Exercise prompt
Only the text belongs in the copy. Transcribe the data exactly and drop any pictures.

Pixel coordinate grounding data
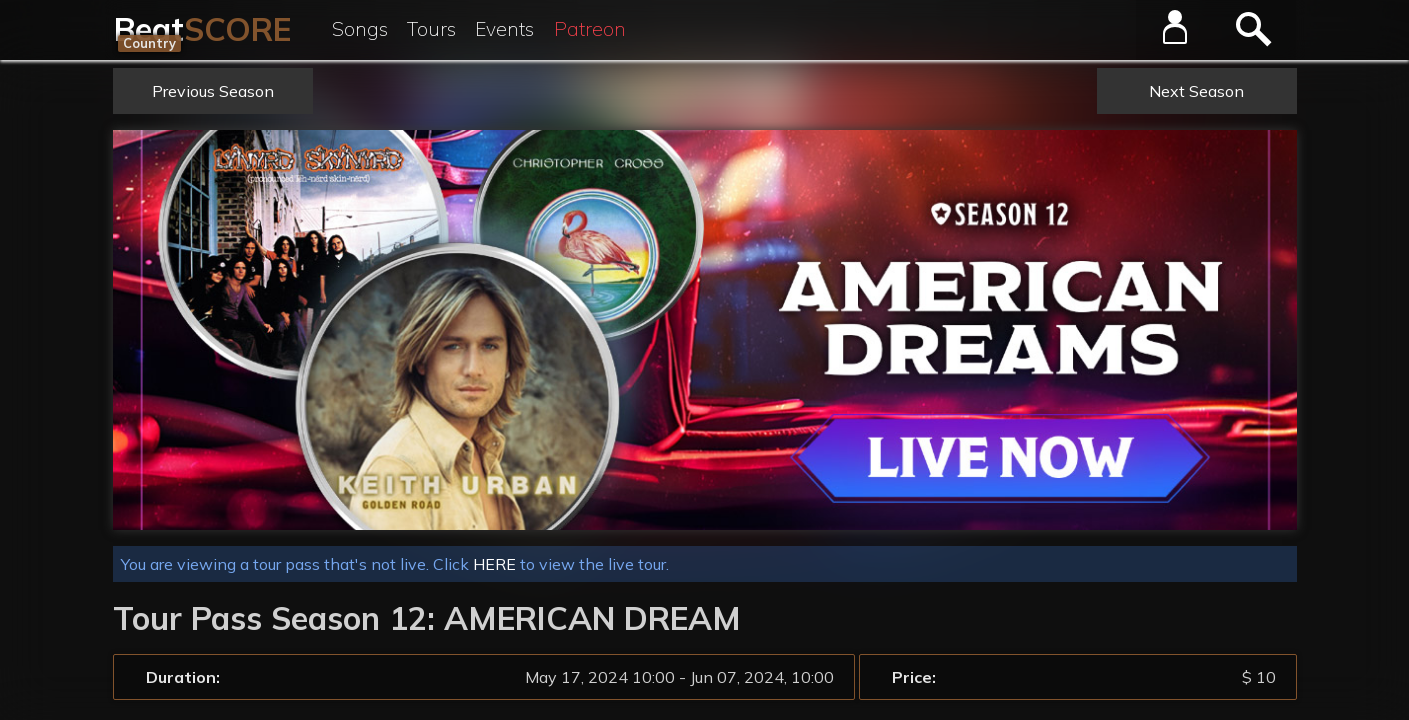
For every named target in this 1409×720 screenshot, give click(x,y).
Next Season (1196, 91)
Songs (360, 29)
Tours (431, 29)
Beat (202, 29)
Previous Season (213, 91)
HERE (494, 564)
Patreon (590, 29)
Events (504, 29)
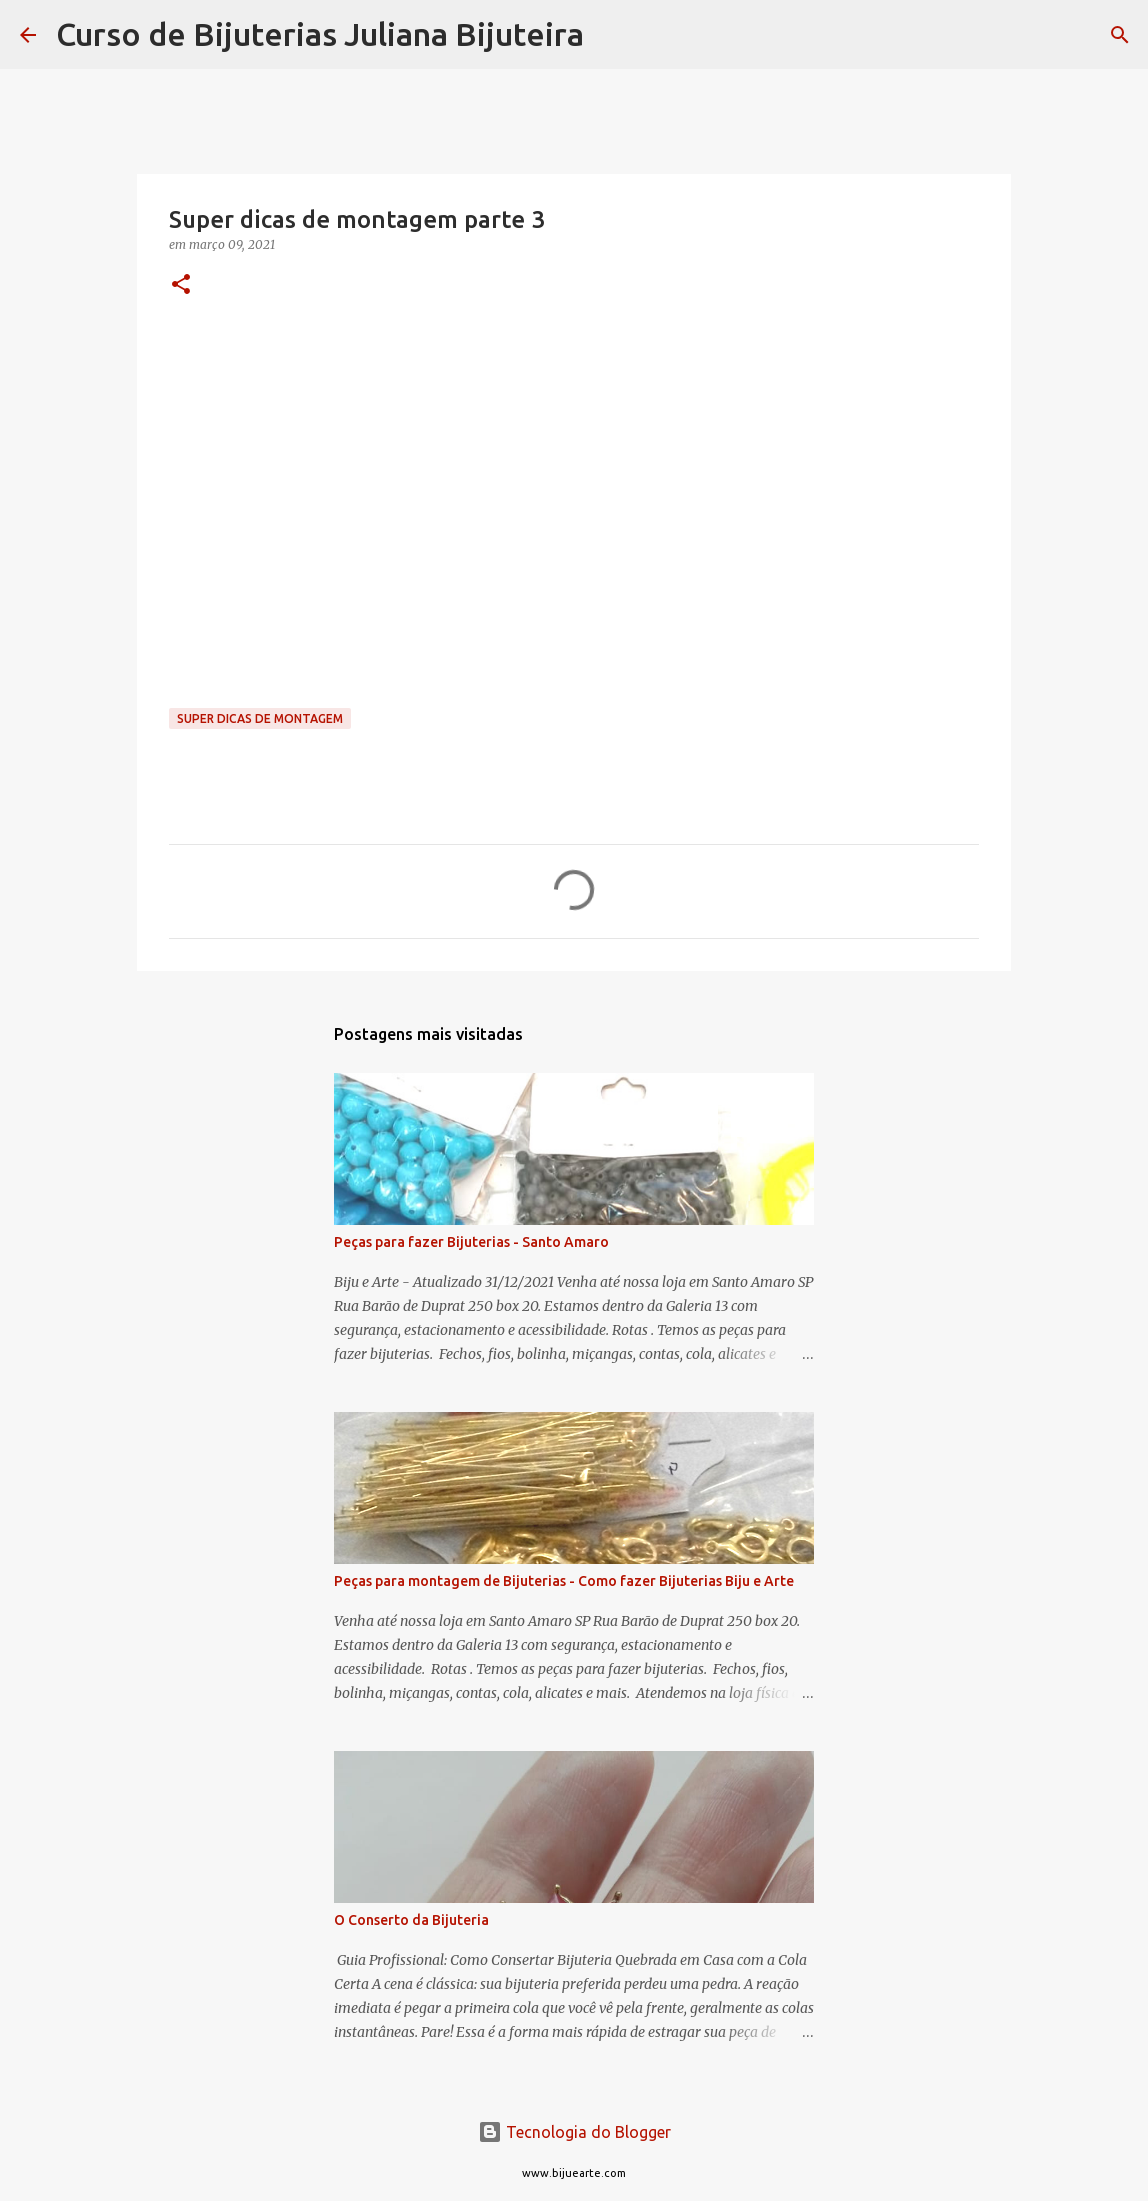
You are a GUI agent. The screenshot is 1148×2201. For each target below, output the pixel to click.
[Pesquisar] (612, 35)
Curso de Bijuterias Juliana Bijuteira (320, 34)
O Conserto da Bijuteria (411, 1920)
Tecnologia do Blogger (574, 2132)
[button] (181, 285)
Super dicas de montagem (260, 718)
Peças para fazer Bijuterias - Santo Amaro (471, 1242)
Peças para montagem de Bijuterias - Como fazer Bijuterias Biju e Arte (564, 1581)
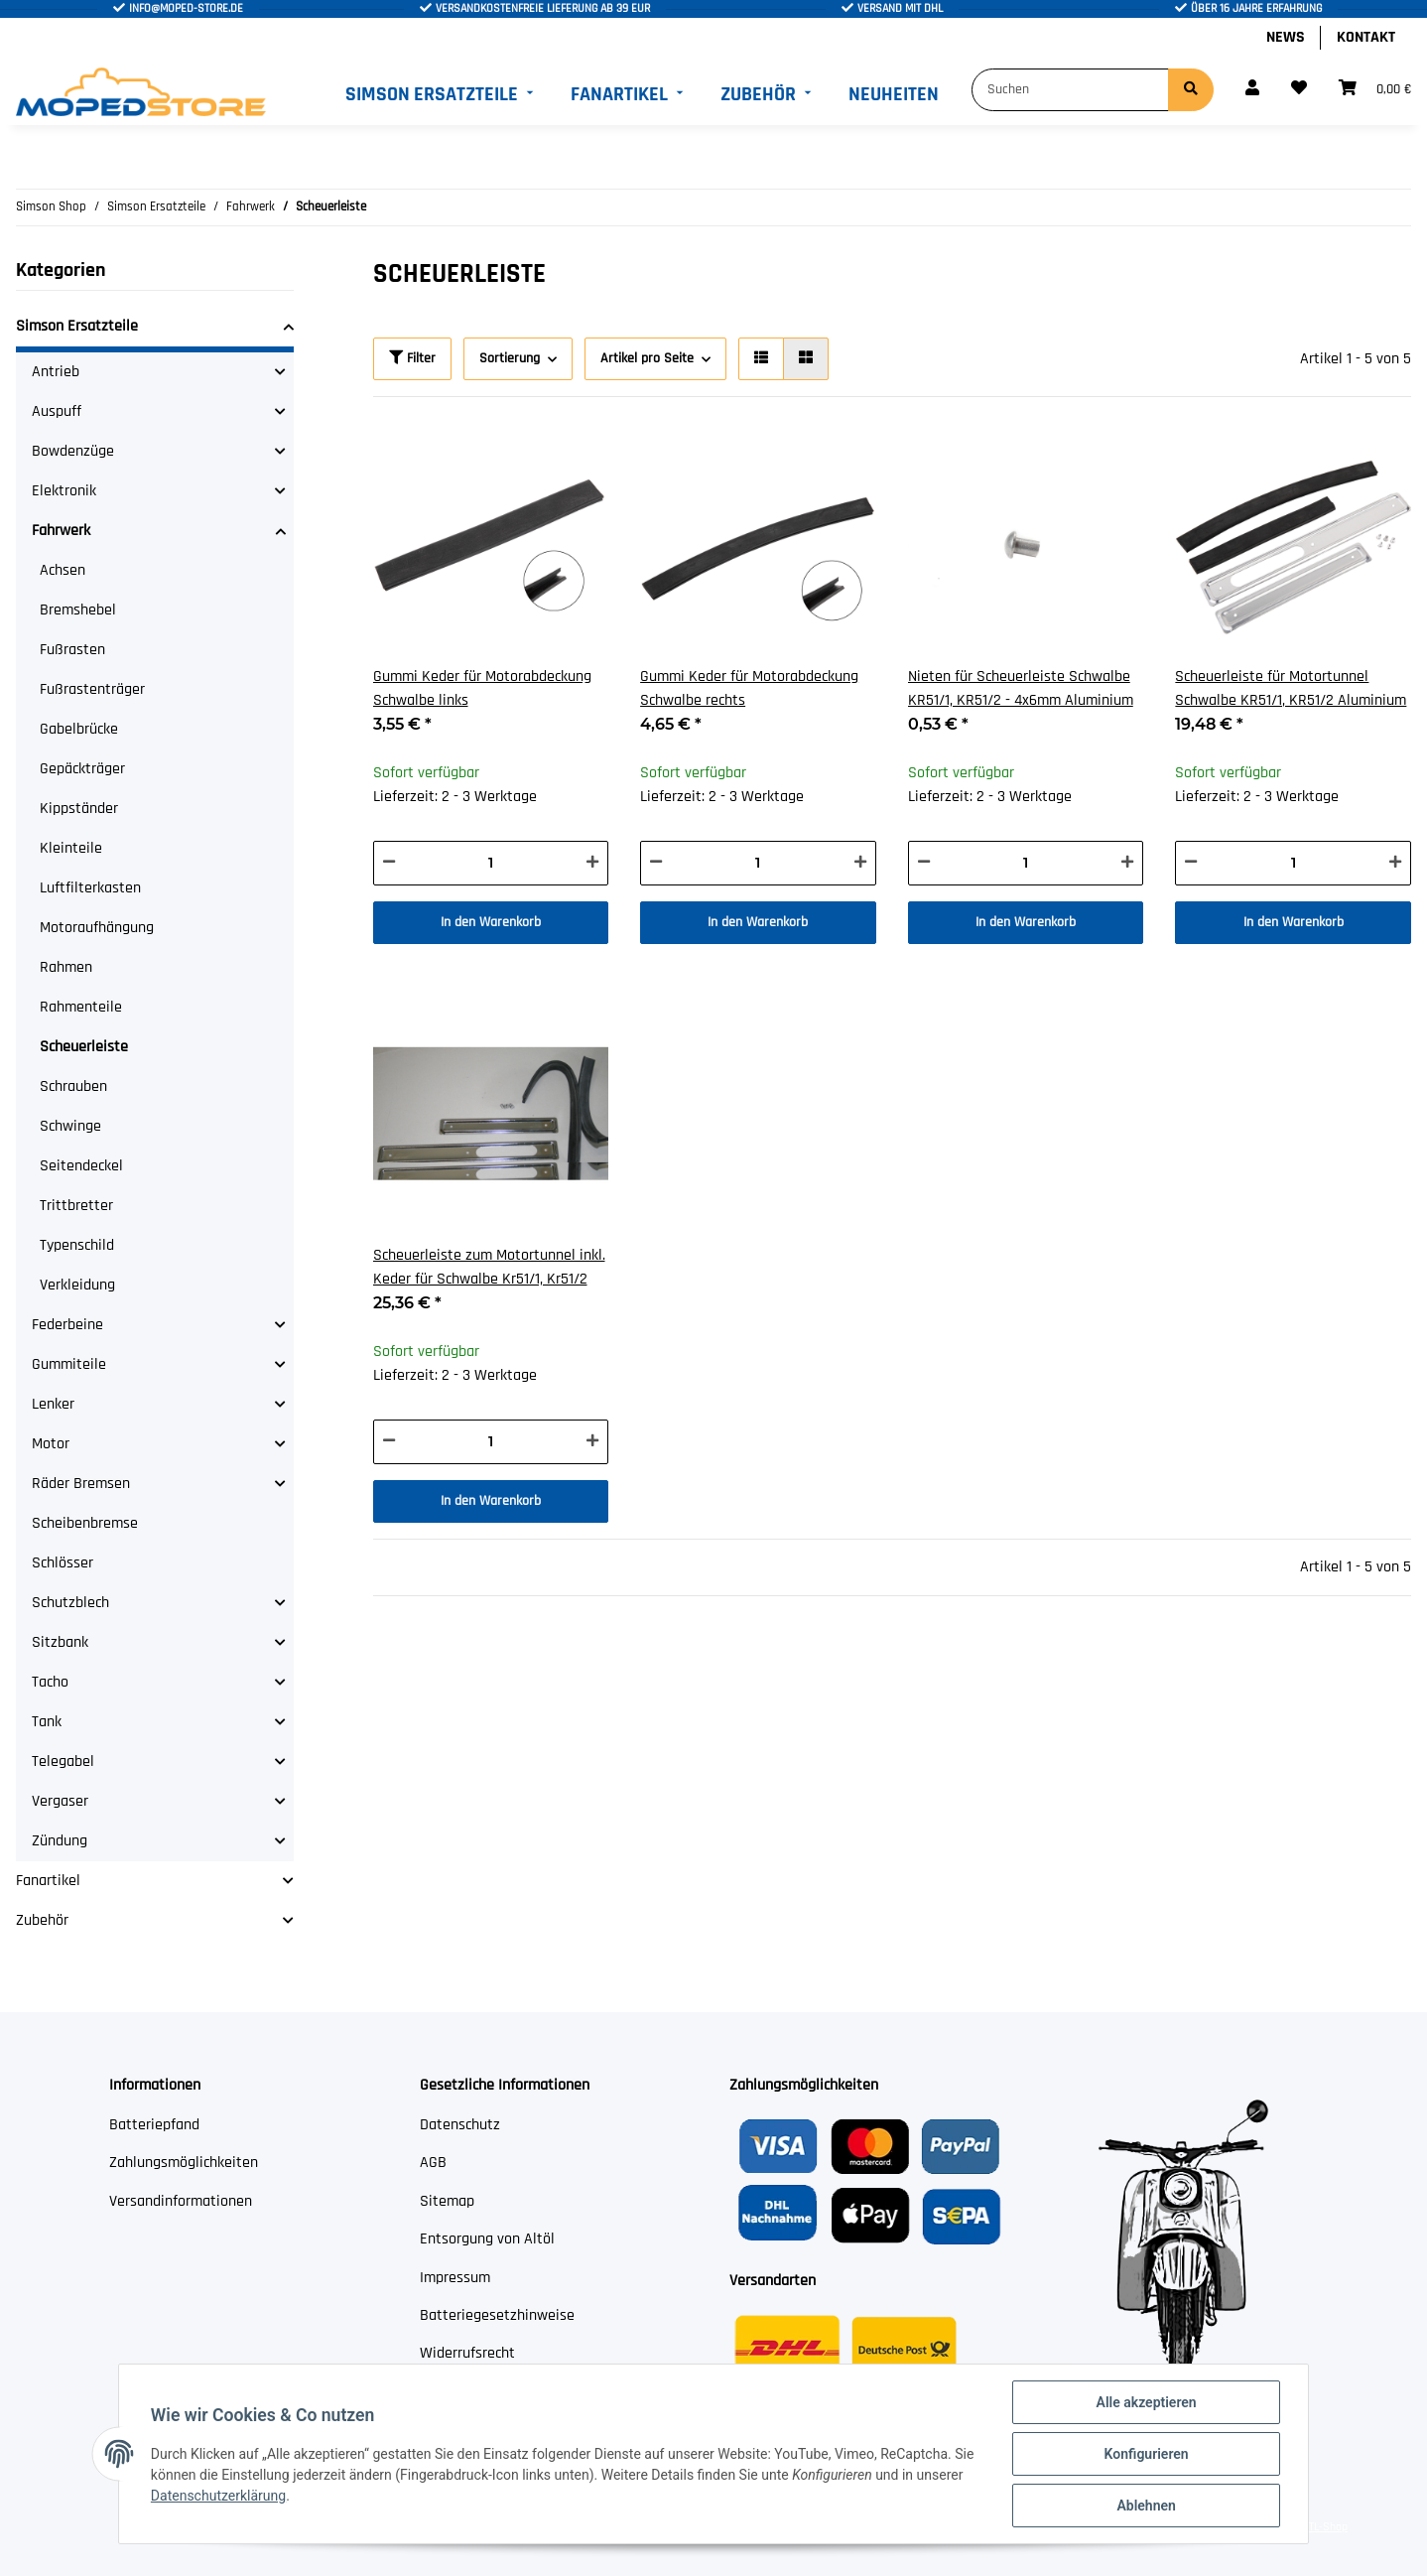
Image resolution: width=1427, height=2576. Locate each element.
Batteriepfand (154, 2124)
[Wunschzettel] (1299, 89)
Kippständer (79, 808)
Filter (412, 358)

Your solution
For every named target in this 1409×720 screenshot, give click(x,y).
Next Season (1196, 91)
Songs (360, 29)
Tours (431, 29)
Beat (202, 29)
Previous Season (213, 91)
HERE (494, 564)
Patreon (590, 29)
Events (504, 29)
You are a GUI agent. The screenshot is 1148×2201. For each target below, output the pixel to click.
[Pesquisar] (612, 35)
Curso de Bijuterias Juliana Bijuteira (320, 34)
O Conserto da Bijuteria (411, 1920)
Tecnologia do Blogger (574, 2132)
[button] (181, 285)
Super dicas de montagem (260, 718)
Peças para fazer Bijuterias - Santo Amaro (471, 1242)
Peças para montagem de Bijuterias - Como fazer Bijuterias Biju e Arte (564, 1581)
Image resolution: width=1427, height=2576. Locate each element.
Batteriepfand (154, 2124)
[Wunschzettel] (1299, 89)
Kippständer (79, 808)
Filter (412, 358)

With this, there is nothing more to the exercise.